The pagination section of the page is essentially an unordered list of items, we could have approached this one of two ways:

  1. Read all the elements in the list, work out how many pages there are by reading the last page then come up with some logic look for the currently select page (active) and return the next item in the list.
  2. Look for a list item with an a tag that has the rel attribute with a value of next. If we don’t find that then we must be on the last page.

The second option was the easiest in my opinion so I went with that, so what we do here is each time the function is called we look through the pagination section looking for a list item that looks like this.

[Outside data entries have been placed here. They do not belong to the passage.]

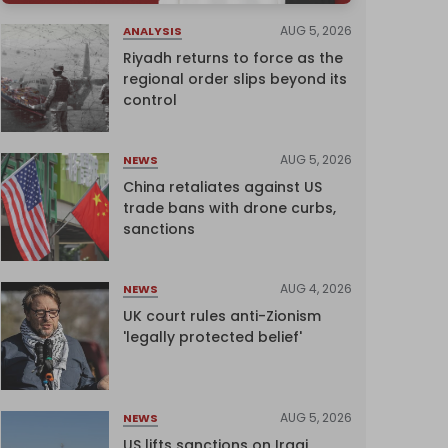
AUG 5, 2026
ANALYSIS
Riyadh returns to force as the
regional order slips beyond its
control
AUG 5, 2026
NEWS
China retaliates against US
trade bans with drone curbs,
sanctions
AUG 4, 2026
NEWS
UK court rules anti-Zionism
'legally protected belief'
AUG 5, 2026
NEWS
US lifts sanctions on Iraqi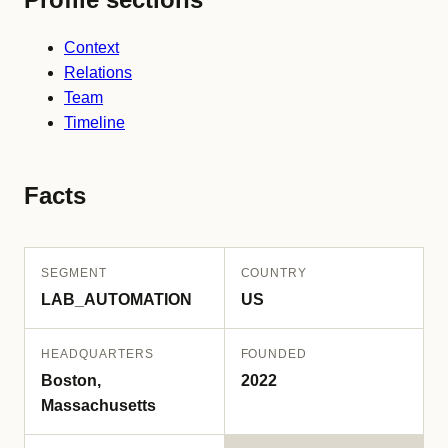
Context
Relations
Team
Timeline
Facts
SEGMENT
COUNTRY
LAB_AUTOMATION
US
HEADQUARTERS
FOUNDED
Boston,
2022
Massachusetts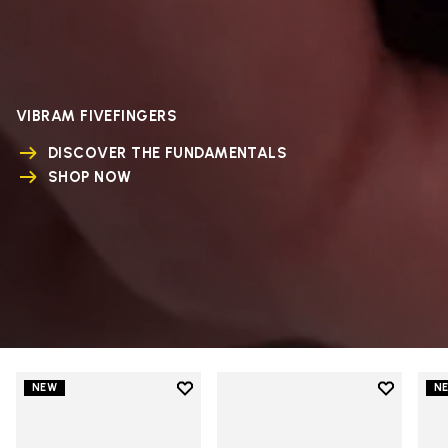
VIBRAM FIVEFINGERS
DISCOVER THE FUNDAMENTALS
SHOP NOW
Add to wishlist
Add to wi
NEW
N
Add to wishlist V-Run
Add to wi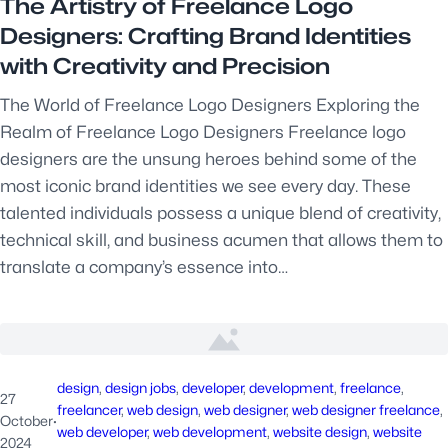
The Artistry of Freelance Logo
Designers: Crafting Brand Identities
with Creativity and Precision
The World of Freelance Logo Designers Exploring the
Realm of Freelance Logo Designers Freelance logo
designers are the unsung heroes behind some of the
most iconic brand identities we see every day. These
talented individuals possess a unique blend of creativity,
technical skill, and business acumen that allows them to
translate a company’s essence into…
design
, 
design jobs
, 
developer
, 
development
, 
freelance
, 
27
freelancer
, 
web design
, 
web designer
, 
web designer freelance
, 
October
·
web developer
, 
web development
, 
website design
, 
website
2024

<a href="..." rel="next">ยป</a>

If we find an item that looks like that then we store the href into the next variable and return it along with the product list. In the event we don’t find it the following piece of code will return None.

pagination.find('a', {"rel": "next"})

We will need to accommodate for this when we’re calling this function.

Lines 29 to 35

We are using list comprehension here to build a list of products, our products variable will contain a list of dictionaries.

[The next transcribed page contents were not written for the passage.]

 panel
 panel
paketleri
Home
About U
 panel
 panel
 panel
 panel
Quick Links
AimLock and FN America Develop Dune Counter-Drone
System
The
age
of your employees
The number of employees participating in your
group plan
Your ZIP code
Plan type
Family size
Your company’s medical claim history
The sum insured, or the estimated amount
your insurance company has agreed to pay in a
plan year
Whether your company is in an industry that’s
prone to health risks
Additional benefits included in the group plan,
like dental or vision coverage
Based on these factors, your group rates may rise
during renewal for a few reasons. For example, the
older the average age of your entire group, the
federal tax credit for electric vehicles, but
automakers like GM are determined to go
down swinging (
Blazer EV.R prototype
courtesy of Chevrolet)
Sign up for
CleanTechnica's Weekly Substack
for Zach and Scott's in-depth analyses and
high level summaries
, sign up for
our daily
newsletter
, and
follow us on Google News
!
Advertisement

In general if you want to access the value within an opening and closing tag such as <div>text in here</div> you do so by using the text method as seen throughout lines 29 to 33.

On line 32 I am capturing the value of a custom tag “data-rating” as it contains the value I want to use, here we use the “re” built in library to build a regular expression that will capture all matches.

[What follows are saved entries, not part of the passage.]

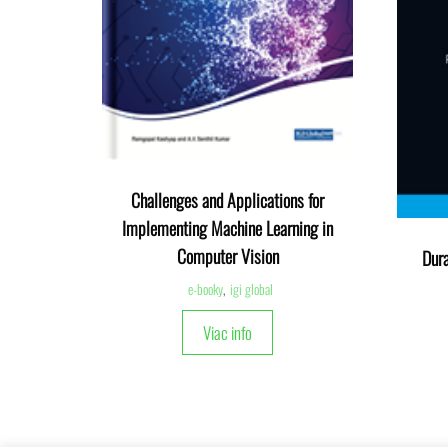
Challenges and Applications for
Implementing Machine Learning in
Computer Vision
Dura
e-booky
,
igi global
Viac info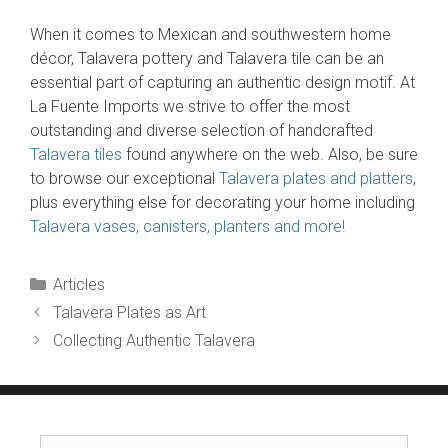
When it comes to Mexican and southwestern home
décor, Talavera pottery and Talavera tile can be an
essential part of capturing an authentic design motif. At
La Fuente Imports we strive to offer the most
outstanding and diverse selection of handcrafted
Talavera tiles
found anywhere on the web. Also, be sure
to browse our exceptional
Talavera plates and platters
,
plus everything else for decorating your home including
Talavera vases, canisters, planters and more!
Categories
Articles
Talavera Plates as Art
Collecting Authentic Talavera
Search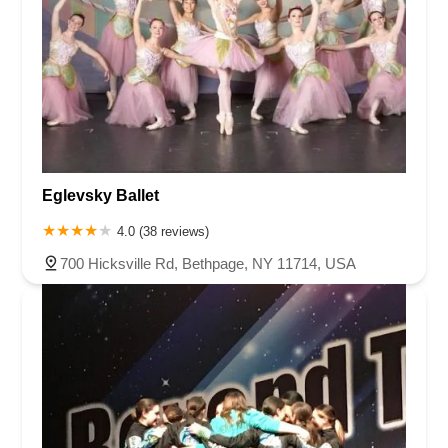
Eglevsky Ballet
4.0 (38 reviews)
700 Hicksville Rd, Bethpage, NY 11714, USA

Lastly we return both a list of products (products variable) and the next page url (next variable).

Putting it all together

import bs4
import csv
import requests
import re
def get_products(url: str):
    """
    Read html from Webscraper.io and return a product list.
    Returns a list of products and a link for the next page (if it exists)
    """
    # Read the HTML from the url and get the main container
    raw = requests.get(url).text
    soup = bs4.BeautifulSoup(raw, 'html.parser')
    main_container = soup.find("div", {"class": "container test-site"})
    products = main_container.findAll("div", {"class": "col-sm-4 col-lg-4 col-md-4"})
    # Check if there is a next page
    pagination = main_container.find('ul', {"class": "pagination"})
    next = pagination.find('a', {"rel": "next"})
    if next:
        next = next["href"]
    # Iterate through the products and build a list
    product_list = [{"Name": p.find("a", {"class": "title"}).text,
                   "Description": p.find("p", {"class": "description"}).text,
                   "Price": p.find("h4", {"class": "price"}).text,
                   "Rating": p.find("p", attrs={"data-rating": re.compile(r".*")})['data-rating']}
                  for p in products]
    return product_list, next
def main():
    # this is the page wwe are going to be scraping
    base = "https://www.webscraper.io/"
    target = "test-sites/e-commerce/static/computers/laptops"
    raw = requests.get(base+target).text
    soup = bs4.BeautifulSoup(raw, 'html.parser')
    # get first products page
    products, next = get_products(base+target)
    # Loop through remaining pages
    while next:
        more_products, next = get_products(base+next)
        products += more_products
    with open('output.csv', 'w', newline='') as csvfile:
        title = ['Name', 'Description', 'Price', 'Rating']
        wr = csv.DictWriter(csvfile, fieldnames=title, delimiter='|', quotechar="'", quoting=csv.QUOTE_ALL)
        wr.writeheader()
        for p in products:
            wr.writerow(p)
if __name__ == "__main__":
  main()

Putting all the pieces together, we can build a script which grabs the product details and adds and saves the output into a CSV file. Although this is a simple script, it’s some starter code for perhaps something more complicated.

All the code used in this guide is freely available on Github.